Recorded data:
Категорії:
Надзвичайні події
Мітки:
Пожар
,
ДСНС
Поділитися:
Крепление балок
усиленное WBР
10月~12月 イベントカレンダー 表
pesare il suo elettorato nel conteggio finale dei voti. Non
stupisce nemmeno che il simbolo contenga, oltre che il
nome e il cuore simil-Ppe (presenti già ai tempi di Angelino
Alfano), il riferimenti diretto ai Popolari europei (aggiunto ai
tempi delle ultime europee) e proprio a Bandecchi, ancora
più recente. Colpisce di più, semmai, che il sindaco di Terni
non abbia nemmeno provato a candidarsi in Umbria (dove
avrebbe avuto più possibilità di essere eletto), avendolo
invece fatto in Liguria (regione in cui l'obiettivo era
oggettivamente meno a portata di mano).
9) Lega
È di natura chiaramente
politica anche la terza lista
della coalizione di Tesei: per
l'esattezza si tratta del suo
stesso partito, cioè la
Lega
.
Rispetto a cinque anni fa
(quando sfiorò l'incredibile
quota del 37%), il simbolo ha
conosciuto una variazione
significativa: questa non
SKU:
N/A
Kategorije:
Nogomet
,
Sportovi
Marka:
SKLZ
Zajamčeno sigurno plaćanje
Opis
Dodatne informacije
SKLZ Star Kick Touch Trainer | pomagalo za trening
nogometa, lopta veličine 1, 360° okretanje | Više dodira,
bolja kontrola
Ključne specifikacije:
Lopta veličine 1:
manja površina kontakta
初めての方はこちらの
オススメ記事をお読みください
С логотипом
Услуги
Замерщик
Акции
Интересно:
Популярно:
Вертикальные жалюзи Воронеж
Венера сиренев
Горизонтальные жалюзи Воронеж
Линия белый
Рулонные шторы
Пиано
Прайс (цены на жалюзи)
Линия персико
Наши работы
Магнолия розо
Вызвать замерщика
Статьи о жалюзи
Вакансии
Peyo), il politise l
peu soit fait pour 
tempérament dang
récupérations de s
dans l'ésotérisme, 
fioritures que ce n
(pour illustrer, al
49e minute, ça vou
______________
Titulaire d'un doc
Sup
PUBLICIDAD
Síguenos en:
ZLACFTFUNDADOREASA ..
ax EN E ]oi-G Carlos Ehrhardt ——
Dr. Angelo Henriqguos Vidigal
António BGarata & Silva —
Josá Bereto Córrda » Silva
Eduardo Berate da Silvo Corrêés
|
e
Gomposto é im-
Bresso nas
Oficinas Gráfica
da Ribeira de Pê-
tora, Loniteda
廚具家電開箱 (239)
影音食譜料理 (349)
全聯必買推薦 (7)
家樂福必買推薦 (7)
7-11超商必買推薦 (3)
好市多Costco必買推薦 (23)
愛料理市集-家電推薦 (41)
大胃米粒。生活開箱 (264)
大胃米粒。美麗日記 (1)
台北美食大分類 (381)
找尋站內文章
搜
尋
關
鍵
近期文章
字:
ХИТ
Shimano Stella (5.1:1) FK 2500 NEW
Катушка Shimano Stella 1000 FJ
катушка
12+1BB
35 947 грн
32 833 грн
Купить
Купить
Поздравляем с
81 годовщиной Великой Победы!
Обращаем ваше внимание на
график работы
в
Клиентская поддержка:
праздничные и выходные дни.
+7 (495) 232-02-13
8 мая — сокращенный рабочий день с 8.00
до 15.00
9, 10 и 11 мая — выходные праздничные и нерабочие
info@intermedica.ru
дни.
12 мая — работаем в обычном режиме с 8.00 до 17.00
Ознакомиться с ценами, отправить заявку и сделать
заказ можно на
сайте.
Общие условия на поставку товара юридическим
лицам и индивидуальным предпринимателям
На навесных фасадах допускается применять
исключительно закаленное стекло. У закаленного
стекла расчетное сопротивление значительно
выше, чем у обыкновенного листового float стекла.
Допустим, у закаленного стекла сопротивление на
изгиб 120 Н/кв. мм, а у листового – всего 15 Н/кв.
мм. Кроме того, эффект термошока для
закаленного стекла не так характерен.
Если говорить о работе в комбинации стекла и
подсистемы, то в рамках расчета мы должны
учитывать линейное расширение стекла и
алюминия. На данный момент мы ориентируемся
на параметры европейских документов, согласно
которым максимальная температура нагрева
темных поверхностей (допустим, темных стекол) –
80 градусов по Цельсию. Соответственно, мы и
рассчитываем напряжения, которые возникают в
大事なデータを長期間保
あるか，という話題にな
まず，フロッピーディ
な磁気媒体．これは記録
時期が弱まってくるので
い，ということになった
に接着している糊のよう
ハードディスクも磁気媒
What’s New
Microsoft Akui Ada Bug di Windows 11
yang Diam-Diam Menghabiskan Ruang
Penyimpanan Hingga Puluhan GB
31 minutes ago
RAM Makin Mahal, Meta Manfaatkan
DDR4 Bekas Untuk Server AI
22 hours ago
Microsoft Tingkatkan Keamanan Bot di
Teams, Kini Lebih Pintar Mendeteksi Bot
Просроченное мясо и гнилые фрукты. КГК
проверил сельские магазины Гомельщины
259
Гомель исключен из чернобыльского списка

▸ TO DO:
Your reply should be only the number of lines in the preceding data that include the word "pour".

▸ RESPONSE TO THIS TASK:
2